The slaves, on the other hand, couldn't possibly have surrendered their attention to the man named Denmark. What they gave up was their passion, their resentment, their will to freedom. And their names.

That was an important conclusion: There was no reason to think that this Denmark fellow had Calvin's name. In fact, what he probably had was a net of hexwork that contained the free portion of separated souls. He might not even be aware that Calvin's doodlebug had got inside. The hexes caught him automatically, like the workings of an engine. The hexwork also served to hide the soulstuff that it contained. Calvin could not see out, and could not be seen inside.

But the hexes could be seen. Margaret could not possibly find them, since she saw only heartfires, and if a man knew how to hide heartfires from her, he could certainly hide his own heartfire so she could not discover the man who knew the secret.

“Is he hiding from me?” she wrote.

He doesn't know you exist. He's hiding from everybody.

“How could Calvin be captured, when he didn't make the little knotted things the slaves made?”

I don't know the workings of Black powers, but my guess is that each slave put his own name and all his fears and hatred into the knotwork. They needed the knots in order to lift this part of their souls out of their bodies. Calvin needed no such tool.

“They had to do a Making?” she wrote.

Yes, he thought, that's what it was. A Making. Whether it was the power of Whites or Reds or Blacks, that's what it came down to: connecting yourself to the world around you by Making. Reds made the connection directly– that connection was their Making, the link they forged between man and animal, man and plant, man and stone. Blacks made artifacts whose only purpose was power– poppets and knotted strings. Whites, however, spent their lives making tools that hammered, cut, tore at nature directly, and only in the one area that they called their knack did they truly make that link. Yet they did make that connection. They were not utterly divorced from the natural world. Though Alvin could imagine such men and women, never feeling that deep, innate connection, never seeing the world change by the sheer action of their will in harmony with that part of nature. How lonely they must be, to be able to shape iron no other way than with hammer and anvil, fire and tongs. To make fire only by striking flint on steel. To see the future only by living day to day and watching it unfold one path at a time. To see the past only by reading what others wrote of it, or hearing their tales, and imagining the rest. Would such people even know that nature was as alive and responsive as it is? That hidden powers move in the world– no, not just in the world, they move the world, they are the world at its foundation? How terrible it would be, to know and yet not touch these powers at any point. Only the bravest and wisest would be able to bear it. The rest would have to deny the hidden powers entirely, pretend they did not exist.

And then he realized: That's what the witchcraft laws are. An attempt to shut off the hidden powers and drive them away from the lives of men.

“At least the witchcraft laws admit that hidden powers exist,” wrote Margaret.

With that, Alvin realized the full import of what Verily was attempting. It would be good to strike down the witchery laws, but only if it led to an open acknowledgment that knacks were good or evil only according to the use made of them.

“Verily's strategy is to make the whole idea of witchcraft look foolish.”

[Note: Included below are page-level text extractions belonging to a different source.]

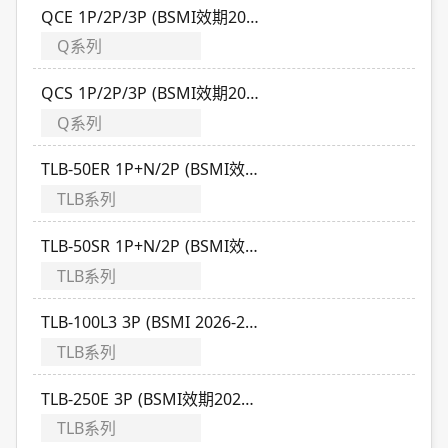
QCE 1P/2P/3P (BSMI效期2024-2027)
Q系列
QCS 1P/2P/3P (BSMI效期2024-2027)
Q系列
TLB-50ER 1P+N/2P (BSMI效期2025-2028)
TLB系列
TLB-50SR 1P+N/2P (BSMI效期2025-2028)
TLB系列
TLB-100L3 3P (BSMI 2026-2029)
TLB系列
TLB-250E 3P (BSMI效期2026-2029)
TLB系列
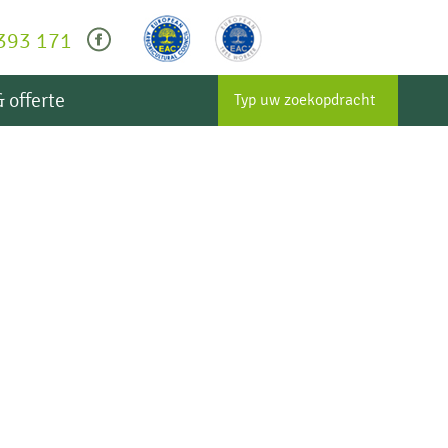
393 171
cebook
 offerte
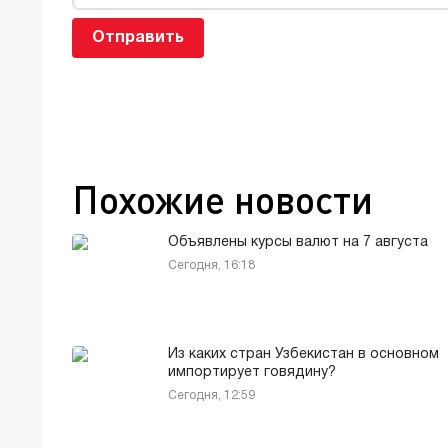
Отправить
Похожие новости
Объявлены курсы валют на 7 августа
Сегодня, 16:18
Из каких стран Узбекистан в основном
импортирует говядину?
Сегодня, 12:59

Well, it is foolish, thought Alvin. All the images of the devil that he had heard of were childish. What God had created was a great Making that lived of itself and contained lesser beings whom he tried to turn into friends and fellow Makers. The enemy of that was not some pathetic creature giving a few lonely, isolated people the power to curse and cause misery. The enemy of Making was Unmaking, and the Unmaker wore a thousand different masks, depending on the needs of the person he was attempting to deceive.